■ Your goal
Reproduce nothing beyond the line containing "オーダーメイド旅行/エコツアー". From the first line of the data below down to it, copy each line exactly, without the pictures.

━━━━━ Study material

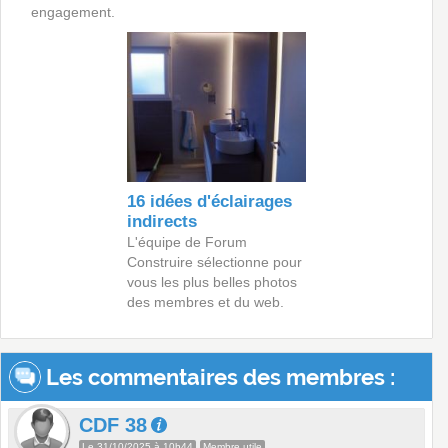
engagement.
16 idées d'éclairages
indirects
L'équipe de Forum
Construire sélectionne pour
vous les plus belles photos
des membres et du web.
Les commentaires des membres :
CDF 38
Le 31/10/2025 à 10h44
Membre utile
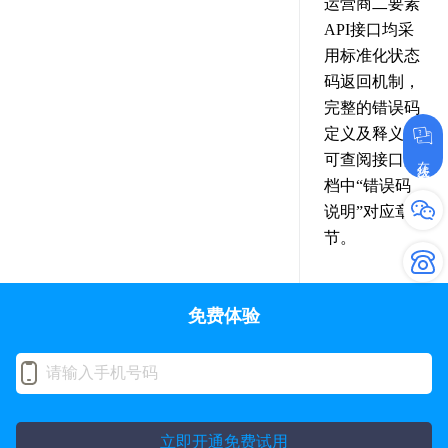
运营商二要素
API接口均采
用标准化状态
码返回机制，
完整的错误码
定义及释义，
可查阅接口文
在线咨询
档中“错误码
说明”对应章
节。
免费体验
立即开通免费试用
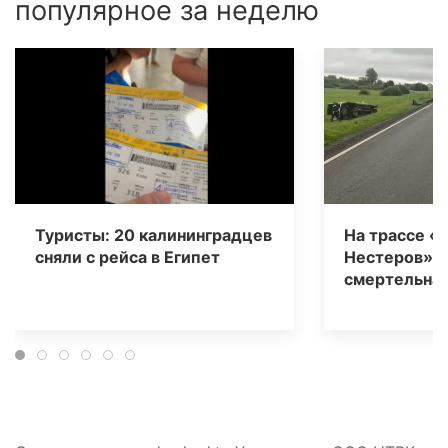
популярное за неделю
Туристы: 20 калининградцев
На трассе «
сняли с рейса в Египет
Нестеров» 
смертельная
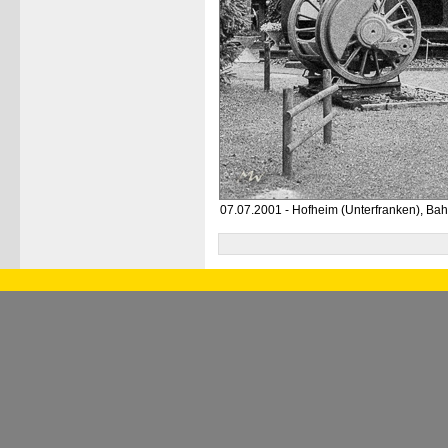
07.07.2001 - Hofheim (Unterfranken), Ba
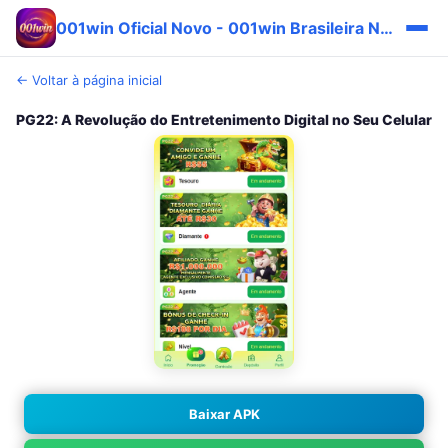
001win Oficial Novo - 001win Brasileira Novo Fácil 🎯
← Voltar à página inicial
PG22: A Revolução do Entretenimento Digital no Seu Celular
Baixar APK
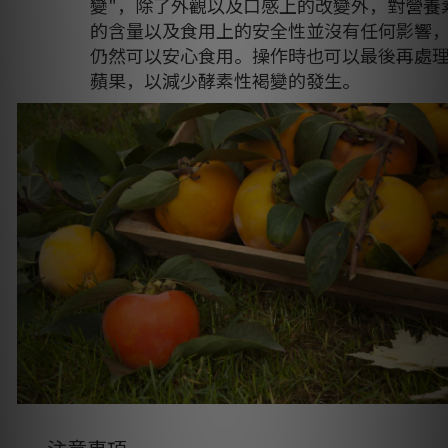
變"，除了外觀以及口感上的改變外，對營養
的含量以及食用上的安全性並沒有任何影響
仍然可以安心食用。操作時也可以最後再處
蘋果，以減少酵素性褐變的發生。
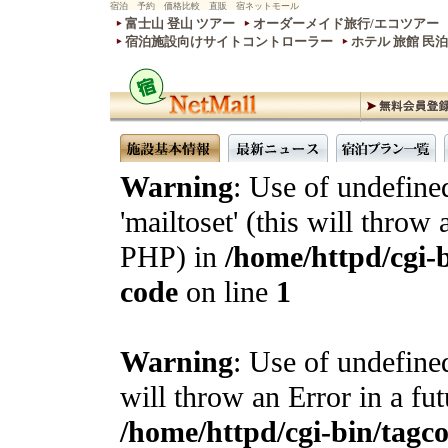
宿泊 予約 価格比較 直販 宿ネットモール
富士山 登山 ツアー
オーダーメイド旅行/エコツアー
宿泊施設向けサイトコントローラー
ホテル 旅館 民
Warning
: Use of undefine
'mailtoset' (this will throw 
PHP) in
/home/httpd/cgi-b
code
on line
1
Warning
: Use of undefined
will throw an Error in a fu
/home/httpd/cgi-bin/tagcon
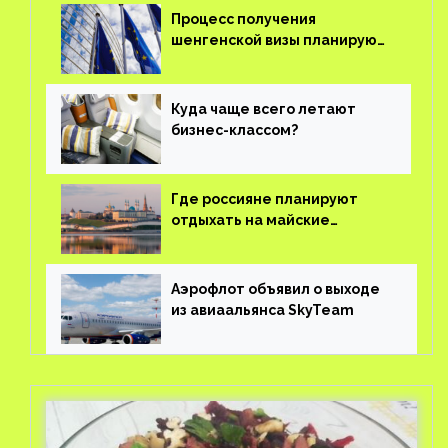
Процесс получения
шенгенской визы планируют
оцифровать
Куда чаще всего летают
бизнес-классом?
Где россияне планируют
отдыхать на майские
праздники?
Аэрофлот объявил о выходе
из авиаальянса SkyTeam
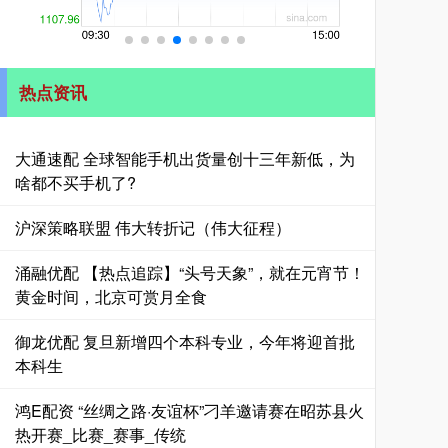
热点资讯
大通速配 全球智能手机出货量创十三年新低，为
啥都不买手机了?
沪深策略联盟 伟大转折记（伟大征程）
涌融优配 【热点追踪】“头号天象”，就在元宵节！
黄金时间，北京可赏月全食
御龙优配 复旦新增四个本科专业，今年将迎首批
本科生
鸿E配资 “丝绸之路·友谊杯”刁羊邀请赛在昭苏县火
热开赛_比赛_赛事_传统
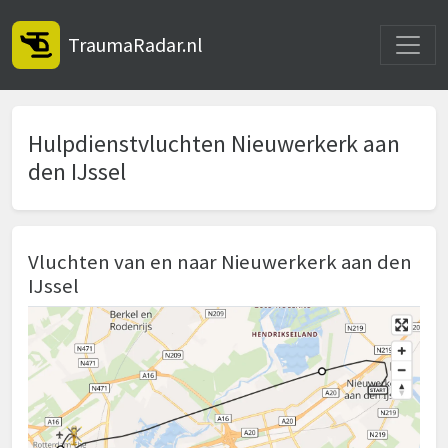
Toggle
TraumaRadar.nl
Hulpdienstvluchten Nieuwerkerk aan
den IJssel
Vluchten van en naar Nieuwerkerk aan den
IJssel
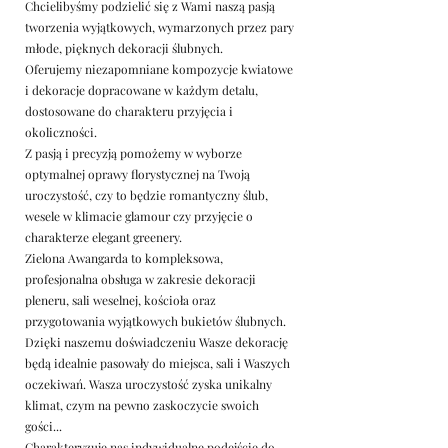
Chcielibyśmy podzielić się z Wami naszą pasją
tworzenia wyjątkowych, wymarzonych przez pary
młode, pięknych dekoracji ślubnych.
Oferujemy niezapomniane kompozycje kwiatowe
i dekoracje dopracowane w każdym detalu,
dostosowane do charakteru przyjęcia i
okoliczności.
Z pasją i precyzją pomożemy w wyborze
optymalnej oprawy florystycznej na Twoją
uroczystość, czy to będzie romantyczny ślub,
wesele w klimacie glamour czy przyjęcie o
charakterze elegant greenery.
Zielona Awangarda to kompleksowa,
profesjonalna obsługa w zakresie dekoracji
pleneru, sali weselnej, kościoła oraz
przygotowania wyjątkowych bukietów ślubnych.
Dzięki naszemu doświadczeniu Wasze dekorację
będą idealnie pasowały do miejsca, sali i Waszych
oczekiwań. Wasza uroczystość zyska unikalny
klimat, czym na pewno zaskoczycie swoich
gości...
Charakteryzuje nas indywidualne podejście do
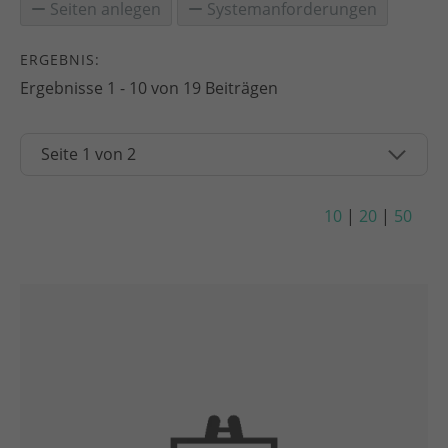
Seiten anlegen
Systemanforderungen
ERGEBNIS:
Ergebnisse 1 - 10 von 19 Beiträgen
10
|
20
|
50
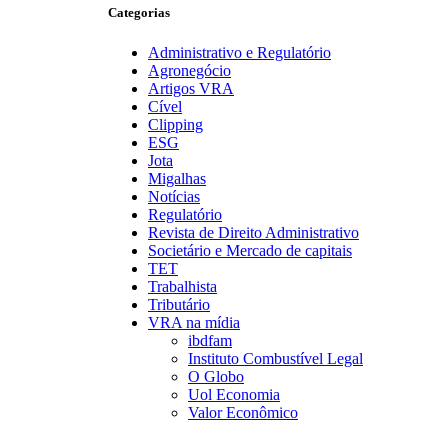
Categorias
Administrativo e Regulatório
Agronegócio
Artigos VRA
Cível
Clipping
ESG
Jota
Migalhas
Notícias
Regulatório
Revista de Direito Administrativo
Societário e Mercado de capitais
TET
Trabalhista
Tributário
VRA na mídia
ibdfam
Instituto Combustível Legal
O Globo
Uol Economia
Valor Econômico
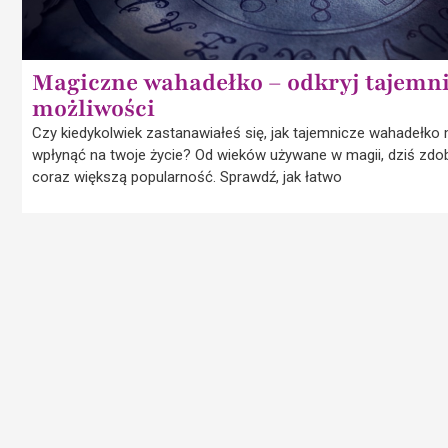
Magiczne wahadełko – odkryj tajemn
możliwości
Czy kiedykolwiek zastanawiałeś się, jak tajemnicze wahadełko
wpłynąć na twoje życie? Od wieków używane w magii, dziś zd
coraz większą popularność. Sprawdź, jak łatwo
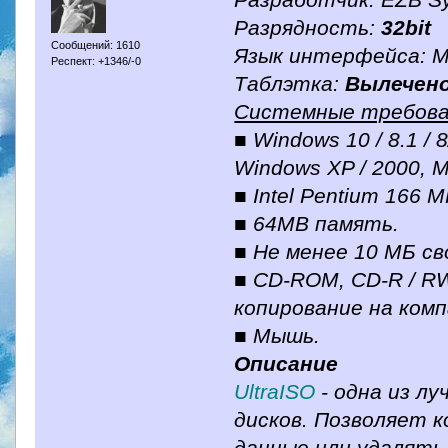
Разработчик: EZB Sy
Разрядность:
32bit
Сообщений: 1610
Язык интерфейса: 
Респект: +1346/-0
Таблэтка:
Вылечен
Системные требова
■ Windows 10 / 8.1 / 
Windows XP / 2000, 
■ Intel Pentium 166 
■ 64MB память.
■ Не менее 10 МБ св
■ CD-ROM, CD-R / R
копирование на комп
■ Мышь.
Описание
UltraISO
- одна из л
дисков. Позволяет 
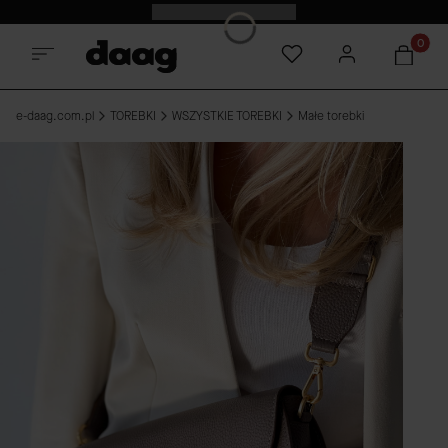
Odkryj nowości -15%
Produkt
e-daag.com.pl
TOREBKI
WSZYSTKIE TOREBKI
Małe torebki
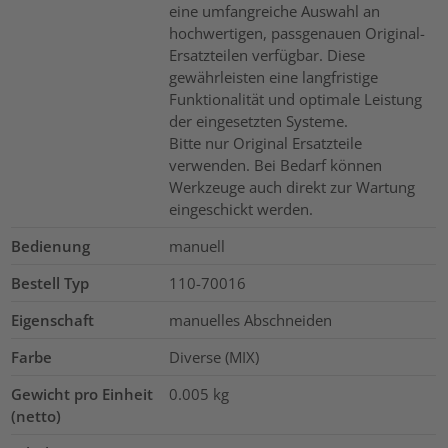
eine umfangreiche Auswahl an
hochwertigen, passgenauen Original-
Ersatzteilen verfügbar. Diese
gewährleisten eine langfristige
Funktionalität und optimale Leistung
der eingesetzten Systeme.
Bitte nur Original Ersatzteile
verwenden. Bei Bedarf können
Werkzeuge auch direkt zur Wartung
eingeschickt werden.
Bedienung
manuell
Bestell Typ
110-70016
Eigenschaft
manuelles Abschneiden
Farbe
Diverse (MIX)
Gewicht pro Einheit
0.005
kg
(netto)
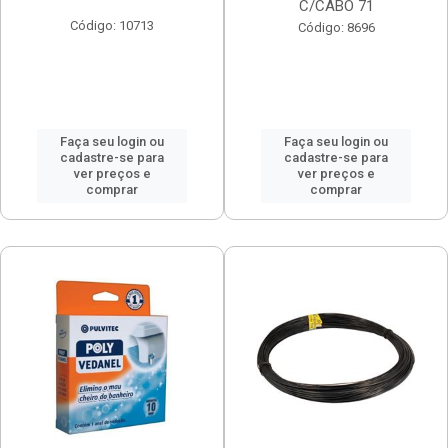
C/CABO 71
Código: 10713
Código: 8696
Faça seu login ou
Faça seu login ou
cadastre-se para
cadastre-se para
ver preços e
ver preços e
comprar
comprar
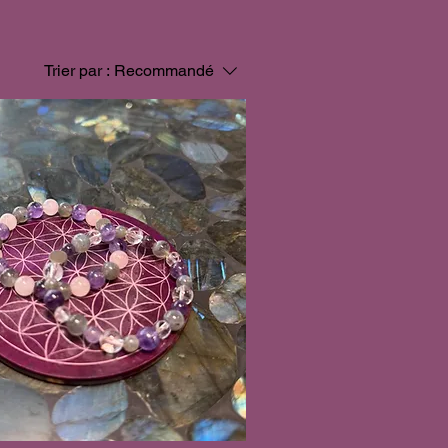
Trier par :
Recommandé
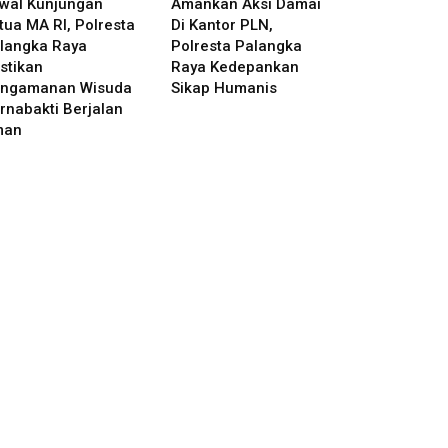
wal Kunjungan
Amankan Aksi Damai
tua MA RI, Polresta
Di Kantor PLN,
langka Raya
Polresta Palangka
stikan
Raya Kedepankan
ngamanan Wisuda
Sikap Humanis
rnabakti Berjalan
man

━━━━━━━━━━

■ The completed task
engagement.
16 idées d'éclairages
indirects
L'équipe de Forum
Construire sélectionne pour
vous les plus belles photos
des membres et du web.
Les commentaires des membres :
CDF 38
Le 31/10/2025 à 10h44
Membre utile
运营商二要素
API接口均采
用标准化状态
码返回机制，
完整的错误码
定义及释义，
可查阅接口文
在线咨询
档中“错误码
说明”对应章
节。
免费体验
立即开通免费试用
популярное за неделю
Туристы: 20 калининградцев
На трассе «
сняли с рейса в Египет
Нестеров» 
смертельная
07.07.2001 - Hofheim (Unterfranken), Ba
001win Oficial Novo - 001win Brasileira Novo Fácil 🎯
← Voltar à página inicial
PG22: A Revolução do Entretenimento Digital no Seu Celular
Baixar APK
變"，除了外觀以及口感上的改變外，對營養
的含量以及食用上的安全性並沒有任何影響
仍然可以安心食用。操作時也可以最後再處
蘋果，以減少酵素性褐變的發生。
宿泊 予約 価格比較 直販 宿ネットモール
富士山 登山 ツアー
オーダーメイド旅行/エコツアー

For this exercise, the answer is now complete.